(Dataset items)

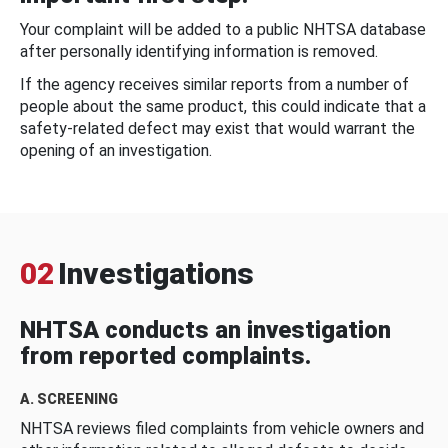
Your complaint will be added to a public NHTSA database
after personally identifying information is removed.
If the agency receives similar reports from a number of
people about the same product, this could indicate that a
safety-related defect may exist that would warrant the
opening of an investigation.
02
Investigations
NHTSA conducts an investigation
from reported complaints.
A. SCREENING
NHTSA reviews filed complaints from vehicle owners and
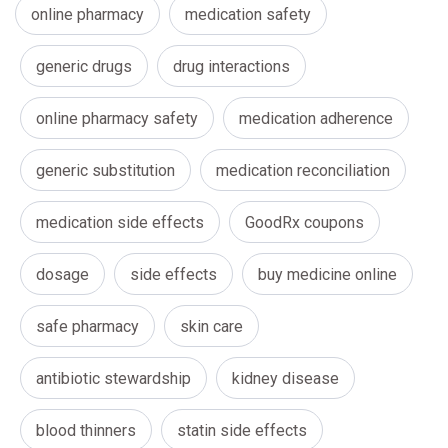
online pharmacy
medication safety
generic drugs
drug interactions
online pharmacy safety
medication adherence
generic substitution
medication reconciliation
medication side effects
GoodRx coupons
dosage
side effects
buy medicine online
safe pharmacy
skin care
antibiotic stewardship
kidney disease
blood thinners
statin side effects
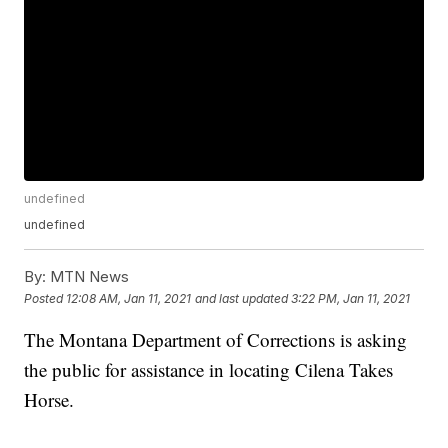
undefined
undefined
By:
MTN News
Posted
12:08 AM, Jan 11, 2021
and last updated
3:22 PM, Jan 11, 2021
The Montana Department of Corrections is asking
the public for assistance in locating Cilena Takes
Horse.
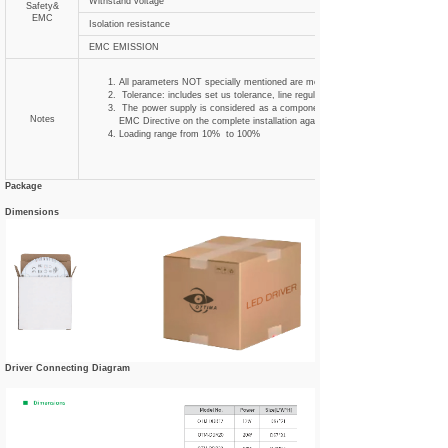
Withstand voltage
Safety&
EMC
Isolation resistance
EMC EMISSION
All parameters NOT specially mentioned are measured at 230VAC input , rated
Tolerance: includes set us tolerance, line regulation and load regulation .
The power supply is considered as a component that will be operated in combi
Notes
EMC Directive on the complete installation again
Loading range from 10% to 100%
Package
Dimensions
Driver Connecting Diagram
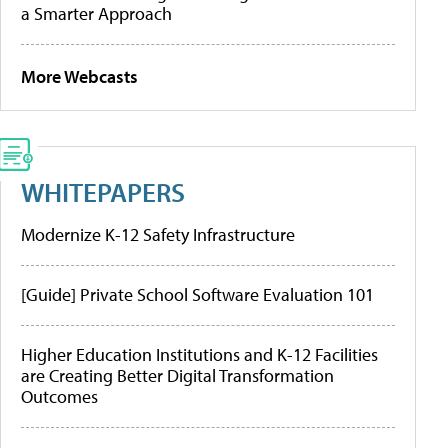
a Smarter Approach
More Webcasts
WHITEPAPERS
Modernize K-12 Safety Infrastructure
[Guide] Private School Software Evaluation 101
Higher Education Institutions and K-12 Facilities
are Creating Better Digital Transformation
Outcomes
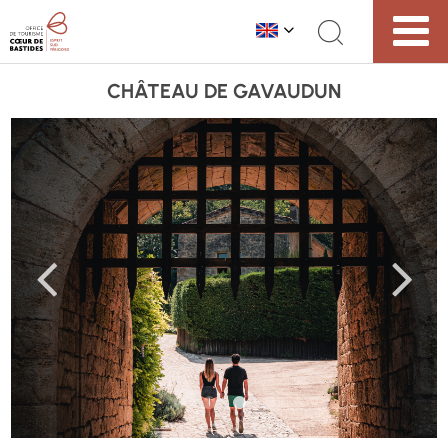
CHÂTEAU DE GAVAUDUN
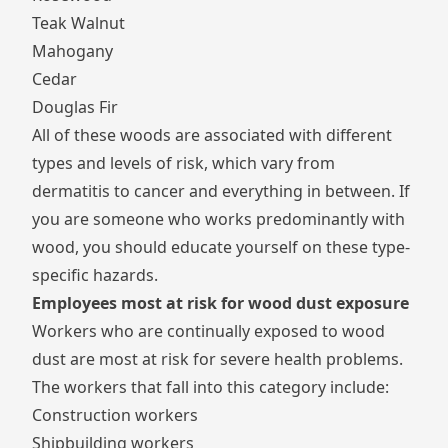
Teak Walnut
Mahogany
Cedar
Douglas Fir
All of these woods are associated with different
types and levels of risk, which vary from
dermatitis to cancer and everything in between. If
you are someone who works predominantly with
wood, you should educate yourself on these type-
specific hazards.
Employees most at risk for wood dust exposure
Workers who are continually exposed to wood
dust are most at risk for severe health problems.
The workers that fall into this category include:
Construction workers
Shipbuilding workers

▶ Exercise
Filter the records above for lines with "effects".

▶ Result
medication side effects
side effects
statin side effects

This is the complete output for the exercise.